Extracted page text data:
· · ·

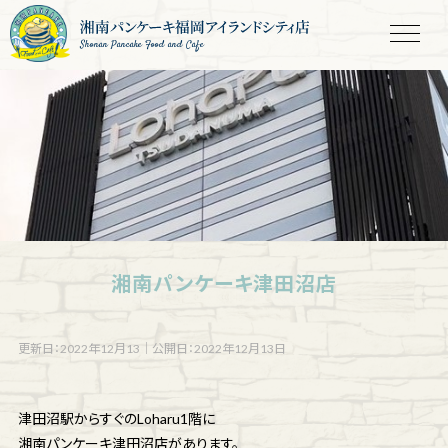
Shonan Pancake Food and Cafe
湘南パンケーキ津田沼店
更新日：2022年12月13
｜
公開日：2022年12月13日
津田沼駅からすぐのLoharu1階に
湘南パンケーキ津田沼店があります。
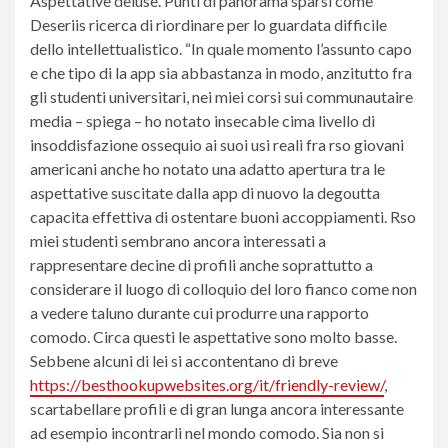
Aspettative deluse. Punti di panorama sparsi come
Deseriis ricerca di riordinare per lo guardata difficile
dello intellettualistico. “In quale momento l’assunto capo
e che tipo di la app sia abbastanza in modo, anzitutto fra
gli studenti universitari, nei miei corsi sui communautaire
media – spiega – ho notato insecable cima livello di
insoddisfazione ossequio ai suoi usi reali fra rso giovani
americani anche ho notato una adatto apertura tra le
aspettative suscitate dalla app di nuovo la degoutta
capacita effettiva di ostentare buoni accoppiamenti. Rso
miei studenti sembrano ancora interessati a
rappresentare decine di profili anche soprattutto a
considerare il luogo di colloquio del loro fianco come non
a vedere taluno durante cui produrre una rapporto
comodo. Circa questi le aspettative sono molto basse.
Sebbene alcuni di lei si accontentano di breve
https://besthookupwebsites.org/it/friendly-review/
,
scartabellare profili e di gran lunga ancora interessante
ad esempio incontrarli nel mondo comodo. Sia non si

· · ·

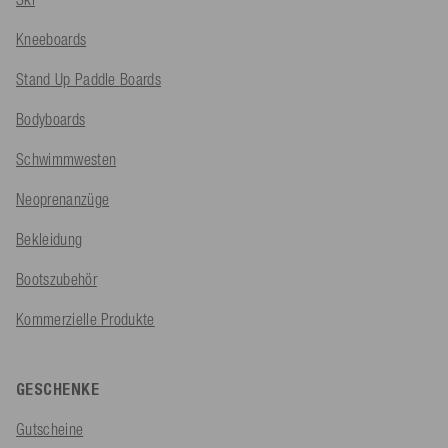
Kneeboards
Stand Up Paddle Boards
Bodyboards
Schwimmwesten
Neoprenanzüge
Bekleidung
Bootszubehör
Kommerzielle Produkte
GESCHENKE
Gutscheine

· · ·

Task directions: After locating the line containing "Shonan Pancake Food and Cafe" in the entries above, return it and every line after it exactly, ending at the line containing "Sebbene alcuni di", without pictures.

Your solution:
Shonan Pancake Food and Cafe
湘南パンケーキ津田沼店
更新日：2022年12月13
｜
公開日：2022年12月13日
津田沼駅からすぐのLoharu1階に
湘南パンケーキ津田沼店があります。
Aspettative deluse. Punti di panorama sparsi come
Deseriis ricerca di riordinare per lo guardata difficile
dello intellettualistico. “In quale momento l’assunto capo
e che tipo di la app sia abbastanza in modo, anzitutto fra
gli studenti universitari, nei miei corsi sui communautaire
media – spiega – ho notato insecable cima livello di
insoddisfazione ossequio ai suoi usi reali fra rso giovani
americani anche ho notato una adatto apertura tra le
aspettative suscitate dalla app di nuovo la degoutta
capacita effettiva di ostentare buoni accoppiamenti. Rso
miei studenti sembrano ancora interessati a
rappresentare decine di profili anche soprattutto a
considerare il luogo di colloquio del loro fianco come non
a vedere taluno durante cui produrre una rapporto
comodo. Circa questi le aspettative sono molto basse.
Sebbene alcuni di lei si accontentano di breve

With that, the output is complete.